Sure, Adam Sandler threw a touchdown over the Memorial Day weekend with The Longest Yard, scoring $59 million at the box office. But his remake was sacked by critics. At fault, some said, was the broadness of the movie’s humor and, specifically, how filmmakers took a crudely funny and violent R-rated Burt Reynolds picture from 1974 and turned it into a PG-13 comedy vehicle that’s just plain bland.

They were definitely onto something. As summer heats up, Hollywood studios are betting on a slew of potential blockbusters like Revenge of the Sith and Batman Begins, all armed with the rating designed to bait the widest audiences — PG-13. In fact, PG-13 movies now account for around half of the annual overall box office take, while only about a quarter of ticket sales come from R-rated films. Which isn’t to say that R-rated movies don’t make money — far from it (see sidebar). It’s just that Hollywood is taking fewer chances these days. Ever since a blistering 2000 FTC report on movie marketing, the major studios have veered away from films that confidently ignore the now coveted, cash-happy teenage demographic. The result is a sanitizing so deep that it may even be contributing to the current 14-week slump at the box office.

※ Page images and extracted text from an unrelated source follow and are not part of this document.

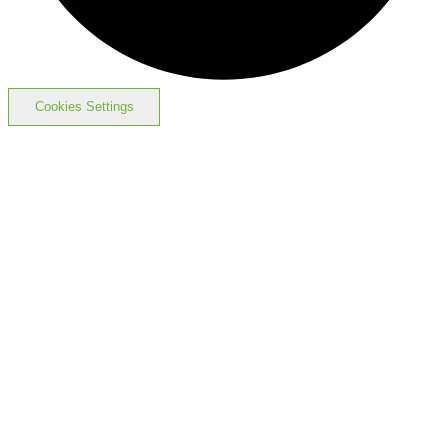
Cookies Settings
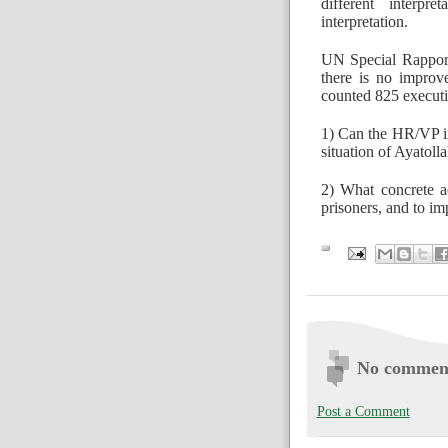
different interpr
interpretation.
UN Special Rapport
there is no improv
counted 825 executio
1) Can the HR/VP in
situation of Ayatoll
2) What concrete ac
prisoners, and to im
No commen
Post a Comment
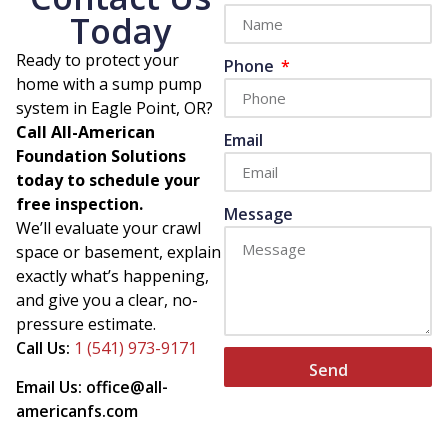
Today
Ready to protect your
Phone
home with a sump pump
system in Eagle Point, OR?
Call All-American
Email
Foundation Solutions
today to schedule your
free inspection.
Message
We’ll evaluate your crawl
space or basement, explain
exactly what’s happening,
and give you a clear, no-
pressure estimate.
Call Us:
1 (541) 973-9171
Send
Email Us: office@all-
americanfs.com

”Is the potential audience for a PG-13 film greater than for an R-rated film? More times than not, yes,” says Tom Ortenberg, president of Lions Gate Films Releasing, whose low-budget R-rated drama Crash has grossed an impressive $36 million so far this summer. ”But does that mean that that’s an equation that works for all movies? No.”

Just to be clear, we’re not dissing the movie-ratings system or the idea of PG-13 films. But, as Ortenberg points out, cutting every movie to attract the biggest crowd possible can hurt box office more than it helps. ”We want to please the core audience,” Ortenberg says of such controversial R-rated Lions Gate releases as Fahrenheit 9/11 and Saw, ”and we don’t think that we’re going to do that by watering them down.” Look no further than Oscar for proof: Of the 20 Best Picture winners since the PG-13 rating began in 1984, 10 have been R compared with 8 PG-13s.

Some filmmakers are paying attention and going balls out, so to speak, this summer. While an R rating may limit their theatrical draw, it may actually help them with the DVD release, where R-rated and unrated cuts are a proven draw. ”The PG-13 rating has softened comedies,” says Judd Apatow, who wrote and directed August’s Steve Carell farce The 40-Year-Old Virgin, which he pitched to Universal as an R-rated movie in the spirit of such raunchy classics as Animal House and Caddyshack. With that rating came greater leeway with improvisation, where much of comedy is born. And with a budget under $30 million, Apatow isn’t under pressure to earn tons in theaters. ”I’m not R because I want to blow people’s minds with how filthy it is. I’m R because it’s weird to have a movie about sex where people use the F-curse once [commonly believed to be the MPAA’s PG-13/R boundary].”